2007/1/30, oriana paro <address@hidden>:

Hi. I'm learning scheme (Guile) and I have some problem with the infix order
walk in a tree...
I want to write a function infixwalk that walks though a tree in infix order
(left tree - node - righ tree) so that the call
(equal?
(infixwalk
'( (a) b ( (c) d (e) ) )
)
'(b a d c e)
)
returns #t.
Anyone can help me?? Thanks in advance.

This type of question usually turns up when a student wants help with
homework and is therefore usually dismissed---in any case you wouldn't
learn anything if you got the complete code.

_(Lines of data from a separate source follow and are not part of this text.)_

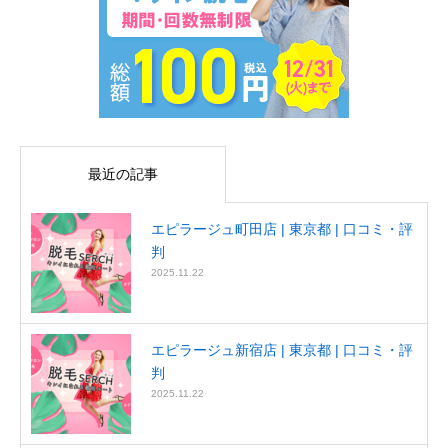
最近の記事
エピラージュ町田店 | 東京都 | 口コミ・評
判
2025.11.22
エピラージュ新宿店 | 東京都 | 口コミ・評
判
2025.11.22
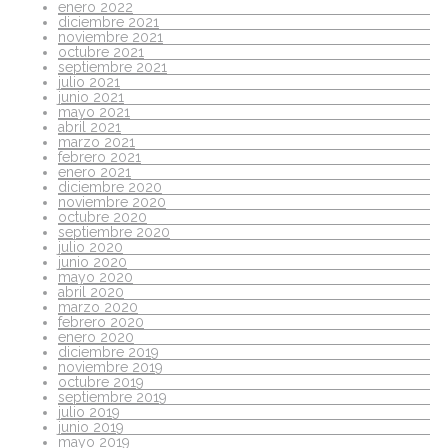
enero 2022
diciembre 2021
noviembre 2021
octubre 2021
septiembre 2021
julio 2021
junio 2021
mayo 2021
abril 2021
marzo 2021
febrero 2021
enero 2021
diciembre 2020
noviembre 2020
octubre 2020
septiembre 2020
julio 2020
junio 2020
mayo 2020
abril 2020
marzo 2020
febrero 2020
enero 2020
diciembre 2019
noviembre 2019
octubre 2019
septiembre 2019
julio 2019
junio 2019
mayo 2019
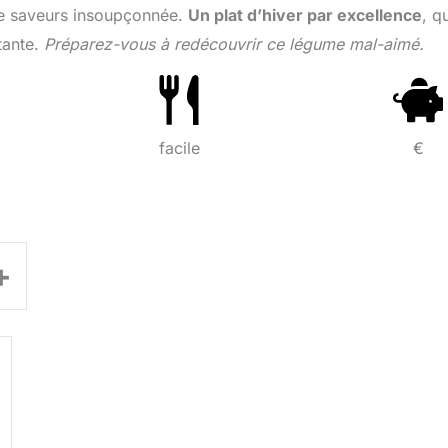
 de saveurs insoupçonnée.
Un plat d’hiver par excellence
, q
tante.
Préparez-vous à redécouvrir ce légume mal-aimé.
facile
€
+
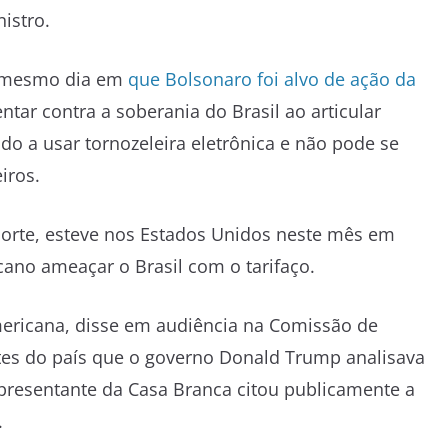
istro.
o mesmo dia em
que Bolsonaro foi alvo de ação da
ntar contra a soberania do Brasil ao articular
do a usar tornozeleira eletrônica e não pode se
iros.
 corte, esteve nos Estados Unidos neste mês em
ano ameaçar o Brasil com o tarifaço.
mericana, disse em audiência na Comissão de
tes do país que o governo Donald Trump analisava
epresentante da Casa Branca citou publicamente a
.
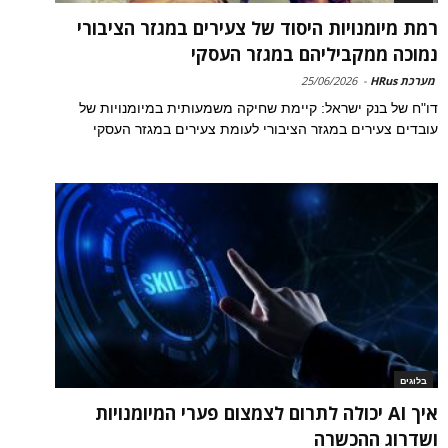
רמת מיומנויות היסוד של צעירים במגזר הציבורי
נמוכה ממקביליהם במגזר העסקי
מערכת HRus
-
25/06/2026
דו"ח של בנק ישראל: קיימת שחיקה משמעותית במיומנויות של
עובדים צעירים במגזר הציבורי לעומת צעירים במגזר העסקי
בלוגים
איך AI יכולה לתרום לצמצום פערי המיומנויות
ושדרוג ההכשרה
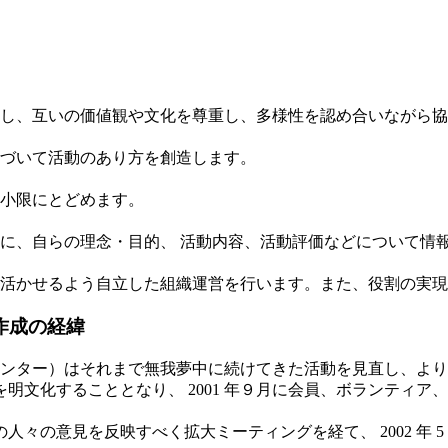
し、互いの価値観や文化を尊重し、多様性を認め合いながら協
づいて活動のあり方を創造します。
小限にとどめます。
に、自らの理念・目的、 活動内容、活動評価などについて情
活かせるよう自立した組織運営を行います。また、役割の実現
作成の経緯
（以下センター）はそれまで無我夢中に続けてきた活動を見直し、
明文化することとなり、 2001 年９月に会員、ボランティ
人々の意見を反映すべく拡大ミーティングを経て、 2002 年 5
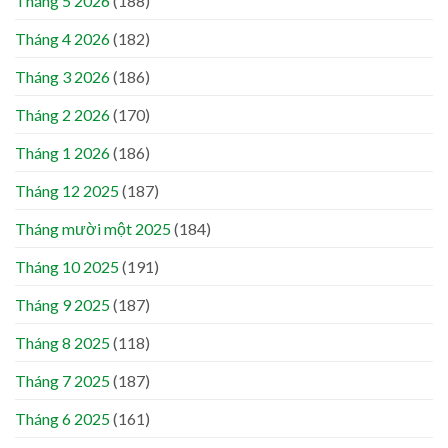
Tháng 5 2026
(188)
Tháng 4 2026
(182)
Tháng 3 2026
(186)
Tháng 2 2026
(170)
Tháng 1 2026
(186)
Tháng 12 2025
(187)
Tháng mười một 2025
(184)
Tháng 10 2025
(191)
Tháng 9 2025
(187)
Tháng 8 2025
(118)
Tháng 7 2025
(187)
Tháng 6 2025
(161)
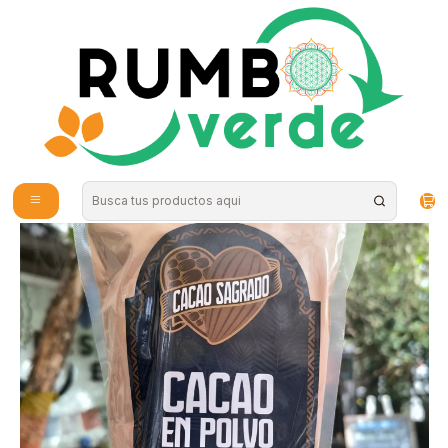
Envío gratis por compras sobre los 59.990 en la provincia de Santiago
Inicio
Alimentos Naturales
Cacao en Polvo Orgánico 453g Cacao Sagrado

But I guess a couple of
hints doesn't do any harm:
Try recursion:
1. If you assume that "infixwalk" already exists and works, is there
some way you can break down a complex version of the problem (for
example the full tree above) so that you can write the solution in
terms of one or more calls to "infixwalk" applied to simpler versions
of the problem?
2. Is there some way you can distinguish such a complex version of the
problem (where you need to use infixwalk to compute the solution) from
a version of the problem which is so simple that you can return the
result directly?
3. Write infixwalk as a conditional which chooses between the simple
and complex version. You need the simple case so that your recursion
on the complex version terminates cleanly with a simple case.